95%CI, 95% confidence interval; BMI, body mass index; CAC, coronary artery calcium; CAD, coronary artery disease; CVRF, cardiovascular risk factors; HR, hazard ratio.

a

The following covariates were included in model 2: age, sex, hypertension, type 2 diabetes mellitus, current smoking, hyperlipidemia, obesity (BMI30kg/m2), and familial history of premature coronary artery disease.

Secondary Analysis

In the model including CAC score and traditional risk factors for CAD, a doubling of the VAT/SAT ratio was associated with a 1.43-fold increased hazard of the combined endpoint (95% CI, 1.01-2.01) (Table 2). The CAC and VAT/SAT ratio seemed to have an additive effect in the prediction of the combined endpoint of death or MACE (Figure 3).

Figure 3.

Annual combined endpoint event rates stratified by coronary artery calcium score and tertiles of the VAT/SAT ratio. CAC and the VAT/SAT ratio seemed to have an additive effect in the prediction of the combined endpoint of death or MACE. CAC, coronary artery calcium; MACE, major acute cardiovascular events; SAT, subcutaneous adipose tissue; VAT, visceral adipose tissue.

(0.08MB).

The prevalence of CAD was 29% (208 patients). The VAT/SAT ratio was a significant predictor of the combined endpoint (1.43-fold increased hazard of death or MACE per doubling of the VAT/SAT ratio) after adjustment for cardiovascular risk factors, CAC, and the presence of CAD (model 4, Table 2).

DISCUSSION

In this study, including an adult population referred for cardiac CT angiography to evaluate CAD without known previous cardiovascular disease, we found that an increased abdominal VAT/SAT ratio was associated with a higher total mortality and incidence of MACE, independently of traditional vascular risk factors, CAC, and the presence of obstructive CAD. To our knowledge, this is the first longitudinal study to explore the influence of the relative distribution of abdominal fat between visceral and subcutaneous compartments on total mortality and incidence of cardiovascular events.

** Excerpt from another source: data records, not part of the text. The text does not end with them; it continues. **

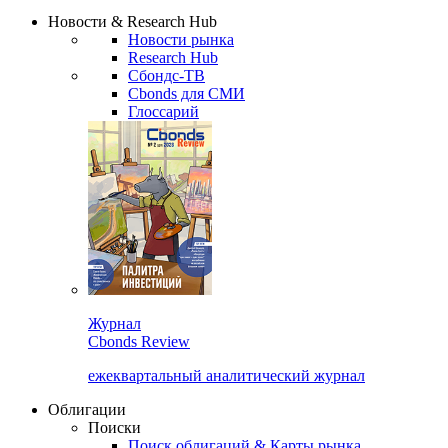
Сбондс Люди
Закрыть
Новости & Research Hub
Новости рынка
Research Hub
Сбондс-ТВ
Cbonds для СМИ
Глоссарий
Журнал
Cbonds Review
ежеквартальный аналитический журнал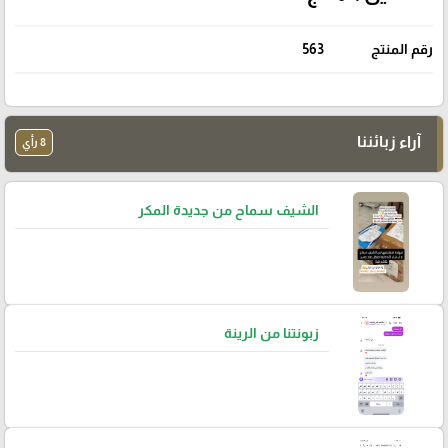
رقم المنتج
563
آراء زبائننا
8 رأي
الشيف سماح من جديدة المكر
زبونتنا من الرينة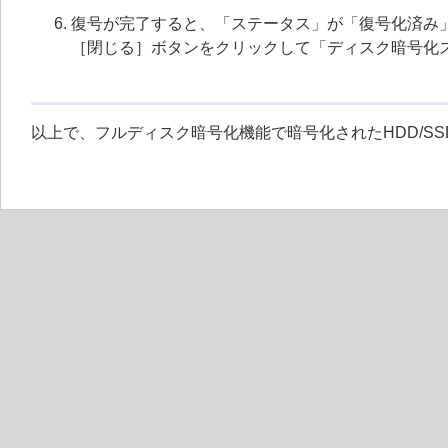
復号が完了すると、「ステータス」が「復号化済み
［閉じる］ボタンをクリックして「ディスク暗号化
以上で、フルディスク暗号化機能で暗号化されたHDD/S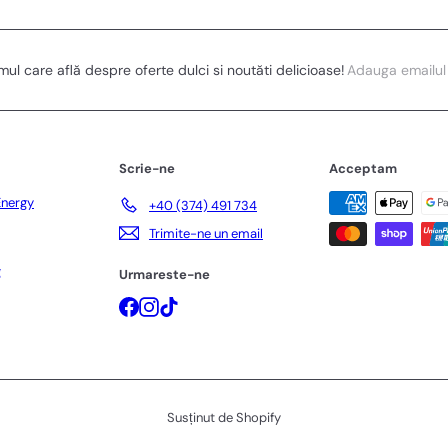
Adauga
imul care află despre oferte dulci si noutăti delicioase!
emailul
Scrie-ne
Acceptam
Energy
+40 (374) 491 734
Trimite-ne un email
g
Urmareste-ne
Facebook
Instagram
TikTok
Susținut de Shopify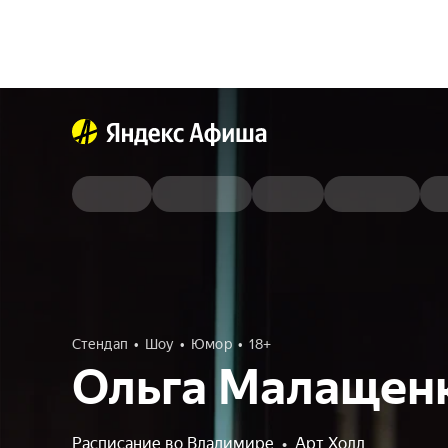
Стендап
Шоу
Юмор
18+
Ольга Малащен
Расписание во Владимире
•
Арт Холл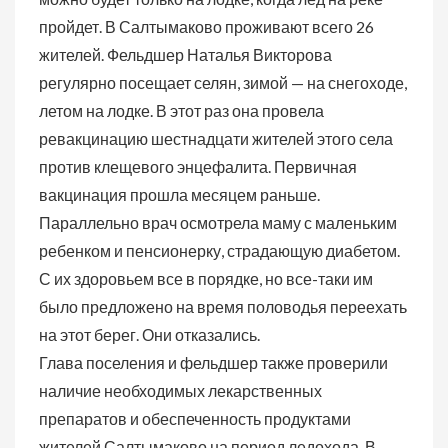
пройдет. В Салтымаково проживают всего 26
жителей. Фельдшер Наталья Викторова
регулярно посещает селян, зимой — на снегоходе,
летом на лодке. В этот раз она провела
ревакцинацию шестнадцати жителей этого села
против клещевого энцефалита. Первичная
вакцинация прошла месяцем раньше.
Параллельно врач осмотрела маму с маленьким
ребенком и пенсионерку, страдающую диабетом.
С их здоровьем все в порядке, но все-таки им
было предложено на время половодья переехать
на этот берег. Они отказались.
Глава поселения и фельдшер также проверили
наличие необходимых лекарственных
препаратов и обеспеченность продуктами
жителей Салтымаково на период ледохода. В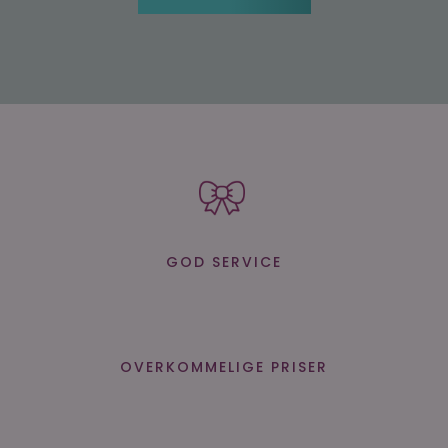
GOD SERVICE
OVERKOMMELIGE PRISER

During the median follow-up of 1.3 years, there were 66 events of the combined endpoint (6.0 per 100 person-years of follow-up). Our results are in agreement with a meta-analysis on the association between CAD detected by CT angiography and cardiac events, including 32 studies and 41 960 patients over a mean follow-up of 1.96 years, reporting a composite MACE rate of 5.8% over the follow-up period.25 As expected, patients with coronary stenosis of at least 50% on cardiac CT angiography had a higher rate of MACE during the follow-up (19.1% vs 1.2% in patients without obstructive CAD).

Adipose tissue has been increasingly recognized as an important modulator of cardiovascular homeostasis. For example, during recent decades it was considered an abundant source of mesenchymal stem cells that produce several factors with angiogenic and immunomodulatory properties that might play a role in regenerative medicine targeting the heart.26 Furthermore, the effect of VAT and SAT upon cardiovascular health is still a matter of debate, with contradictory evidence, suggesting the need for a better biomarker for the impact of fat distribution on cardiovascular risk.27 According to the “portal vein hypothesis”,28 VAT is associated with increased delivery of free fatty acids to the liver and production of key inflammatory mediators, such as tumor necrosis factor-α and interleukin-6, leading to insulin resistance and systemic low-grade inflammation.29 On the other hand, the role of SAT in cardiometabolic risk is still controversial. Previous studies have shown that SAT may be associated with metabolic risk factors and increased insulin resistance, despite having a weaker association when compared with VAT.5,30 However, in overweight and obese patients, higher SAT is associated with insulin sensitivity,16 suggesting that in patients with increased body fat, the relative distribution in the abdominal compartment may be important to determine its global metabolic impact. In this study, VAT was not an independent predictor of the combined endpoint. However, our results showed that the SAT area was lower in participants who died or had a MACE during the follow-up, although this result was not statistically significant (P=.0584), and that higher SAT was associated with a lower risk of death or cardiac events after adjustment for age, sex, the presence of cardiovascular risk factors, and CAC. Our results support a protective role for SAT, which, according to previously published data, may be associated with improved insulin sensitivity and, therefore, a better metabolic profile.16

Visceral adipose tissue affects not only metabolic homeostasis but also cardiac function, especially diastole. Increased VAT is associated with impaired diastolic function both in asymptomatic persons31 and in those after a myocardial infarction.32 Its potential harmful impact upon cardiovascular health seems to be related to higher metabolic activity than SAT, with production of inflammatory mediators that generate a systemic proinflammatory state that represents a key mediator in the pathophysiology of heart failure with preserved ejection fraction.33 However, in our population, VAT was not a significant predictor of death or cardiac events. Nevertheless, even after adjustment for traditional risk factors, coronary calcium score and the presence of coronary stenosis of at least 50%, a higher VAT/SAT ratio predicted death and MACE during a median follow-up of 1.3 years. These findings support the recent “ectopic fat storage model” as the emerging paradigm of body fat contribution to metabolic risk.34 A dysfunctional SAT favors ectopic fat deposition in other compartments associated with insulin resistance and inflammation.35 In this way, the VAT/SAT ratio may provide a better index of the cardiometabolic impact of body fat composition than absolute quantification of each deposit independently.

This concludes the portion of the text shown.